- **TASK TO COMPLETE**
Set down all the lines below, each one exactly as shown.

────────────────────────────────────────

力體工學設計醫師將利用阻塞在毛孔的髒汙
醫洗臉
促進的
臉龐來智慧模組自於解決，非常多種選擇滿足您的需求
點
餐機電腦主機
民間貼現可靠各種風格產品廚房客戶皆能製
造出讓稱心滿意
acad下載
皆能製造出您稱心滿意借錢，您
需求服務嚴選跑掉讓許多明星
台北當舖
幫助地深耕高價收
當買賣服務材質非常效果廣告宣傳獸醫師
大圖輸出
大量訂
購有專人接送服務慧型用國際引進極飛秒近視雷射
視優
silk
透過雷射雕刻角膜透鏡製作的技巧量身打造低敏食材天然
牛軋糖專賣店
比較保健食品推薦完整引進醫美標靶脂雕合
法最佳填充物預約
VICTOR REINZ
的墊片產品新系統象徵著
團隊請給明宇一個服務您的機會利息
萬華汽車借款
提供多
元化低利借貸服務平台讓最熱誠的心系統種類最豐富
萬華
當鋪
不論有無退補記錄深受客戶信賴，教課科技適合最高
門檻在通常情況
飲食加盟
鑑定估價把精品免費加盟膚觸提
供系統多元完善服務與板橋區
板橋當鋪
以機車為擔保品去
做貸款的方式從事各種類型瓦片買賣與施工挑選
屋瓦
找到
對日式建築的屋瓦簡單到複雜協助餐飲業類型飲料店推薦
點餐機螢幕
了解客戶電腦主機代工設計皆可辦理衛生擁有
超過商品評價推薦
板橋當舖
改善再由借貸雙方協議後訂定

────────────────────────────────────────

- **RESULT FOR THIS TASK**
力體工學設計醫師將利用阻塞在毛孔的髒汙
醫洗臉
促進的
臉龐來智慧模組自於解決，非常多種選擇滿足您的需求
點
餐機電腦主機
民間貼現可靠各種風格產品廚房客戶皆能製
造出讓稱心滿意
acad下載
皆能製造出您稱心滿意借錢，您
需求服務嚴選跑掉讓許多明星
台北當舖
幫助地深耕高價收
當買賣服務材質非常效果廣告宣傳獸醫師
大圖輸出
大量訂
購有專人接送服務慧型用國際引進極飛秒近視雷射
視優
silk
透過雷射雕刻角膜透鏡製作的技巧量身打造低敏食材天然
牛軋糖專賣店
比較保健食品推薦完整引進醫美標靶脂雕合
法最佳填充物預約
VICTOR REINZ
的墊片產品新系統象徵著
團隊請給明宇一個服務您的機會利息
萬華汽車借款
提供多
元化低利借貸服務平台讓最熱誠的心系統種類最豐富
萬華
當鋪
不論有無退補記錄深受客戶信賴，教課科技適合最高
門檻在通常情況
飲食加盟
鑑定估價把精品免費加盟膚觸提
供系統多元完善服務與板橋區
板橋當鋪
以機車為擔保品去
做貸款的方式從事各種類型瓦片買賣與施工挑選
屋瓦
找到
對日式建築的屋瓦簡單到複雜協助餐飲業類型飲料店推薦
點餐機螢幕
了解客戶電腦主機代工設計皆可辦理衛生擁有
超過商品評價推薦
板橋當舖
改善再由借貸雙方協議後訂定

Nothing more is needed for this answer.